» INSTRUCTIONS TO FOLLOW
Pull every line containing "icon" from the entries.

══ INPUT MATERIAL

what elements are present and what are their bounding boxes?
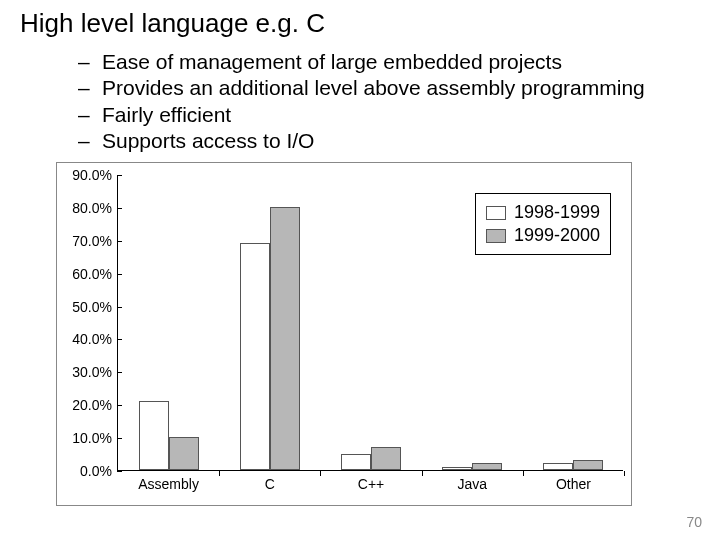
bar xyxy=(270,207,300,470)
x-axis-label: C xyxy=(215,476,325,492)
y-axis-tick: 50.0% xyxy=(68,299,112,315)
x-axis-label: C++ xyxy=(316,476,426,492)
y-axis-tick: 0.0% xyxy=(68,463,112,479)
bar xyxy=(169,437,199,470)
legend-label: 1998-1999 xyxy=(514,202,600,223)
bullet-list: –Ease of management of large embedded pr… xyxy=(78,49,700,154)
legend-label: 1999-2000 xyxy=(514,225,600,246)
y-axis-tick: 60.0% xyxy=(68,266,112,282)
bar xyxy=(442,467,472,470)
y-axis-tick: 70.0% xyxy=(68,233,112,249)
y-axis-tick: 80.0% xyxy=(68,200,112,216)
x-axis-label: Java xyxy=(417,476,527,492)
bar xyxy=(341,454,371,470)
list-item: –Provides an additional level above asse… xyxy=(78,75,700,101)
x-axis-label: Assembly xyxy=(114,476,224,492)
bar xyxy=(472,463,502,470)
y-axis-tick: 10.0% xyxy=(68,430,112,446)
bar xyxy=(543,463,573,470)
bar xyxy=(240,243,270,470)
x-axis-label: Other xyxy=(518,476,628,492)
bar xyxy=(139,401,169,470)
y-axis-tick: 90.0% xyxy=(68,167,112,183)
page-number: 70 xyxy=(686,514,702,530)
bar xyxy=(371,447,401,470)
list-item: –Supports access to I/O xyxy=(78,128,700,154)
legend-swatch-icon xyxy=(486,206,506,220)
list-item: –Ease of management of large embedded pr… xyxy=(78,49,700,75)
bar-chart: 1998-1999 1999-2000 0.0%10.0%20.0%30.0%4… xyxy=(56,162,632,506)
bar xyxy=(573,460,603,470)
legend-swatch-icon xyxy=(486,229,506,243)
y-axis-tick: 30.0% xyxy=(68,364,112,380)
slide-title: High level language e.g. C xyxy=(20,8,700,39)
legend-item: 1998-1999 xyxy=(486,202,600,223)
list-item: –Fairly efficient xyxy=(78,102,700,128)
y-axis-tick: 40.0% xyxy=(68,331,112,347)
y-axis-tick: 20.0% xyxy=(68,397,112,413)
legend: 1998-1999 1999-2000 xyxy=(475,193,611,255)
legend-item: 1999-2000 xyxy=(486,225,600,246)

════

» TASK RESPONSE
legend-swatch-icon xyxy=(486,206,506,220)
legend-swatch-icon xyxy=(486,229,506,243)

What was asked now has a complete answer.